The Tick Tock Man

The climax of Four O’Clock, a Hitchcock TV episode in his series Suspicion. Like REAR WINDOW, it’s based on a story by Cornell Woolrich, and like the Alfred Hitchcock Presents episodes Breakdown and One More Mile to Go, it basically gears up into a single protracted suspense sequence.

EG Marshall has set a bomb to go off to kill his wife, whom he believes has been unfaithful. But a couple of punks rob his house, binding and gagging him in the cellar next to the ticking alarm clock. (One of the hoods is a nibile Harry Dean Stanton.) While he’s helpless, he overhears his wife talking with her secret man, and there turns out to be an innocent explanation for her behaviour. Then she goes out, and he’s left alone with the ticking bomb…

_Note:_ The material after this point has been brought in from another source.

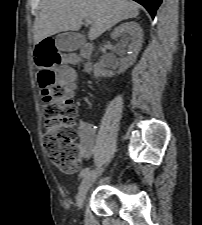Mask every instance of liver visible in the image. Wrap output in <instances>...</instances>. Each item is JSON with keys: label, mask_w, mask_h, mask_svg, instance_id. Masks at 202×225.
Instances as JSON below:
<instances>
[{"label": "liver", "mask_w": 202, "mask_h": 225, "mask_svg": "<svg viewBox=\"0 0 202 225\" xmlns=\"http://www.w3.org/2000/svg\"><path fill=\"white\" fill-rule=\"evenodd\" d=\"M138 15V4L129 0H43L34 23V42L59 32L77 31L84 19L92 21L88 34L92 41L118 22Z\"/></svg>", "instance_id": "liver-1"}]
</instances>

OK, the above clip is fairly spoilerish, but I’m holding back what follows — which is extremely moving and beautiful –you shall have to track down the episode in order to see it.

I dig the way the child at the window is not only a suspense element — is he going to get help? — but also a symbol of life — that which our man may shortly be leaving behind, violently and irrevocably. See also: the last shot of John Frankenheimer’s SECONDS.

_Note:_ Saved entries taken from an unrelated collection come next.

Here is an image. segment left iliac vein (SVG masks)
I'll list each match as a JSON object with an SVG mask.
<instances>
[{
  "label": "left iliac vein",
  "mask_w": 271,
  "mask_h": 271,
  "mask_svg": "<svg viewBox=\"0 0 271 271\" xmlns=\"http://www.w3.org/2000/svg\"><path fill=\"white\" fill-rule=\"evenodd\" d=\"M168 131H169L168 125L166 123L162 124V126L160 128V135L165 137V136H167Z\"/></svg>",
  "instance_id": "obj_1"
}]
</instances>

17 Responses to “The Tick Tock Man”

  1. Bill Krohn (who’s haveing soem sort of computer problem) asked me to post this–

    “Invisible weavers” – a prime example of how awful some of Lehman’s lines can be. Peggy Robertson says that there was “a little man in white” who got trapped by the camera in one of Capricorn’s 10-minute takes. When AH saw it, he said “No one will see it because they’ll be looking somewhere else.” I still haven’t. According to Albert Whitlock, he would say on such occasions, “If they see that, we’re in trouble,” meaning that they aren’t involved and looking where they should be. He said that when I brought up something Greg Ford noticed: all the shadows in the crop-duster sequence point in different directions — naturally, because it was shot over the course of a day. Watch the characters on the edge of the frame in the intercut group shots in Psycho when Sam and Lila are expostualting with the sheriff. Hitchcock would never reshoot something like that. Neither would Capra, for instance — he’d use the takes where the characters were being maximally engaging and leave continuity errors to the pedants. I resaw Shock Corridor in 35mm last night, one of the greatest films ever made. It has its share of those.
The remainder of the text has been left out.